Circula en las redes el llamamiento hecho por altas personalidades del mundo, encabezadas por Habermas, con el fin de recordarnos el respeto que debemos a toda vida humana. El motivo de este llamamiento es la situación que el covid-19 ha creado en todas partes, pero especialmente en las regiones que suelen ser identificadas con el eufemismo de “regiones de menor desarrollo”. Ya sabemos que tal eufemismo no llega a ocultar la pobreza, que es el verdadero distintivo de esas regiones. La conocemos bien, porque convivimos con ella y sabemos que consiste en la ausencia crónica de los recursos indispensables para la vida. Esta pobreza, frecuentemente escondida detrás del falso esplendor de las clases privilegiadas, se hace evidente en situaciones como la actual: el maligno virus se difunde por toda la sociedad, pero es entre los pobres donde hace su agosto. Los médicos que atienden en los hospitales se encuentran impotentes ante un enemigo desconocido e invisible, y tratan de hacer milagros, pero llega inevitablemente el momento en que deben tomar decisiones dramáticas.
Pongámoslo en estos términos: entre los enfermos que están a cargo de un médico hay dos que experimentan serias dificultades para respirar, pero el médico solo dispone de un respirador. ¿A quién se lo da? Algunos se inclinan por el más joven.

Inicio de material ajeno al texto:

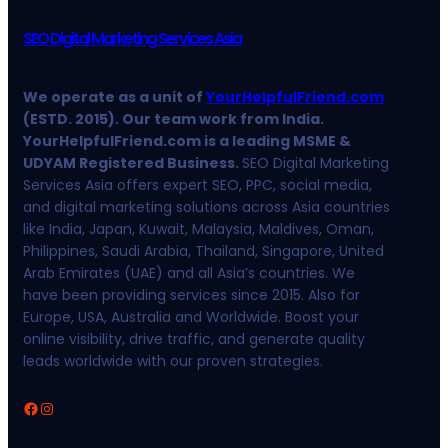
SEO Digital Marketing Services Asia
We operate as a unit of
YourHelpfulFriend.com
(ESTD. 2015). Our team work from India.
YourHelpfulFriend.com is a leading MSME &
UDYAM Registered Business.
SEO Digital Marketing
Services Asia offers expert SEO, PPC, social media,
and digital marketing solutions across Asia countries
like India, Japan, Kuwait, Malaysia, Maldives, Oman,
Philippines, Saudi Arabia, Thailand, Singapore, United
Arab Emirates (UAE) and all Asia’s countries. We
have been providing services since 2015. Also for
Europe, USA, Australia and Worldwide. Boost your
online visibility, drive traffic, and generate quality
leads worldwide with our proven strategies.
Facebook
Instagram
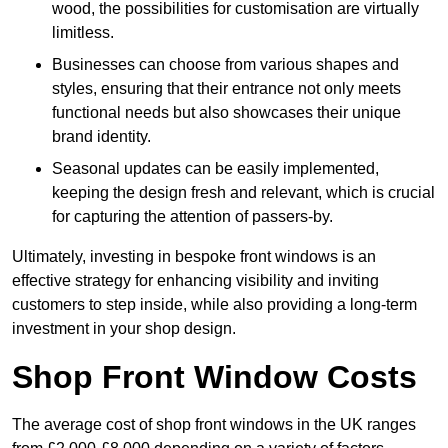
wood, the possibilities for customisation are virtually
limitless.
Businesses can choose from various shapes and
styles, ensuring that their entrance not only meets
functional needs but also showcases their unique
brand identity.
Seasonal updates can be easily implemented,
keeping the design fresh and relevant, which is crucial
for capturing the attention of passers-by.
Ultimately, investing in bespoke front windows is an
effective strategy for enhancing visibility and inviting
customers to step inside, while also providing a long-term
investment in your shop design.
Shop Front Window Costs
The average cost of shop front windows in the UK ranges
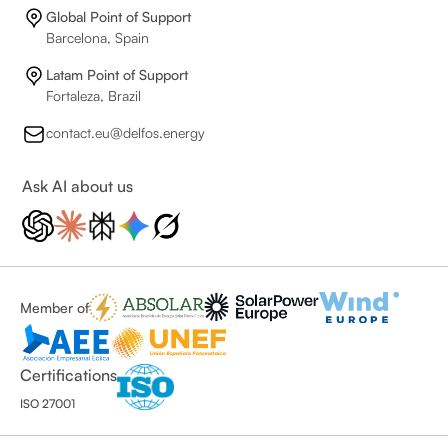
Global Point of Support
Barcelona, Spain
Latam Point of Support
Fortaleza, Brazil
contact.eu@delfos.energy
Ask AI about us
Member of
Certifications
ISO 27001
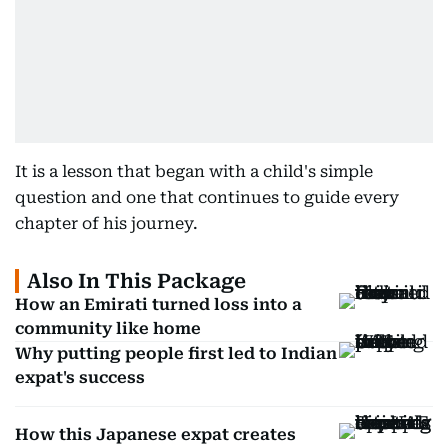
It is a lesson that began with a child's simple
question and one that continues to guide every
chapter of his journey.
Also In This Package
How an Emirati turned loss into a
community like home
Why putting people first led to Indian
expat's success
How this Japanese expat creates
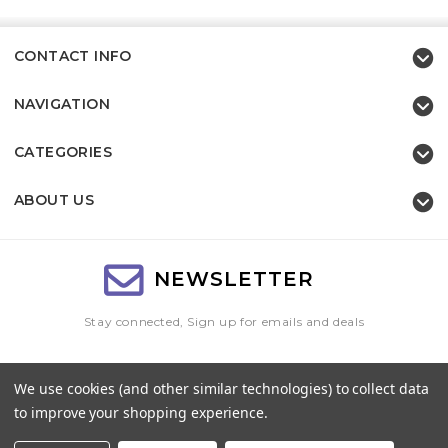
CONTACT INFO
NAVIGATION
CATEGORIES
ABOUT US
NEWSLETTER
Stay connected, Sign up for emails and deals
Email
We use cookies (and other similar technologies) to collect data
Address
to improve your shopping experience.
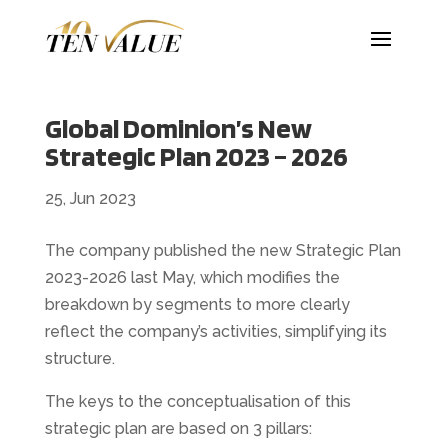
Global Dominion’s New
Strategic Plan 2023 – 2026
25, Jun 2023
The company published the new Strategic Plan
2023-2026 last May, which modifies the
breakdown by segments to more clearly
reflect the company’s activities, simplifying its
structure.
The keys to the conceptualisation of this
strategic plan are based on 3 pillars:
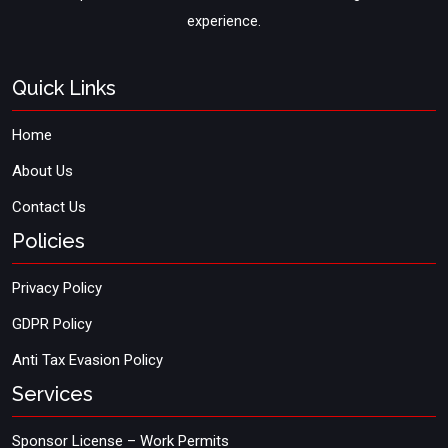
experience.
Quick Links
Home
About Us
Contact Us
Policies
Privacy Policy
GDPR Policy
Anti Tax Evasion Policy
Services
Sponsor License – Work Permits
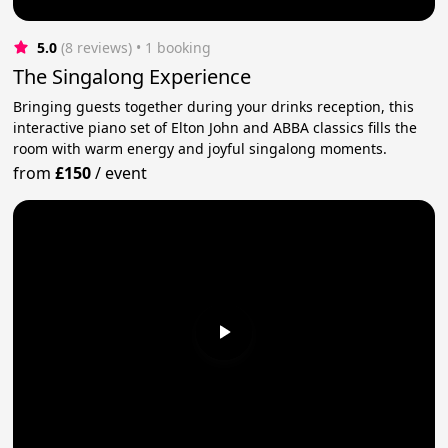
5.0
(8 reviews)
 • 1 booking
The Singalong Experience
Bringing guests together during your drinks reception, this
interactive piano set of Elton John and ABBA classics fills the
room with warm energy and joyful singalong moments.
from
£150
/
event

Su argumento más usado dice que el otro, que es viejo, ya ha vivido su vida y actualmente es una carga: consume y no produce; luego, su vida es menos necesaria.
El mentado argumento me recuerda que la señora Lagarde, cuando aún dirigía el FMI, dijo alguna vez que en el mundo había demasiados viejos, insinuando que los viejos constituimos un lastre que impide el desarrollo. Y me dicen (no lo he leído con mis ojos) que el señor Gates ha expresado ideas parecidas, incluyendo la palabra “genocidio” junto a la palabra “solución”. ¿El estado ha encontrado entonces la gran oportunidad de reducir la carga inútil que representamos los viejos? Lo terrible de un pensamiento semejante es que coincide exactamente con la lógica de Hitler en la Alemania nazi: consiste en elegir un grupo (los judíos, los indios o los viejos) para hacerlo responsable de todos los problemas.
Aunque mi voz apenas llegue a sonar en un círculo pequeño, muy pequeño, la levanto junto a la de quienes han recordado que toda vida humana tiene exactamente el mismo valor, independientemente de cualquier determinación particular (edad, sexo, etnia, etc.). La solución no consiste en conceder a los médicos el dudoso “derecho” de elegir quién debe vivir, sino en proveerles de los recursos suficientes (incluyendo una excelente formación científica y ética). El enemigo no es el paciente viejo, sino el virus. Los gobiernos tienen la obligación de multiplicar los recursos necesarios para asegurar la salud de todos los ciudadanos, sin trasladar los costos a los trabajadores menos remunerados.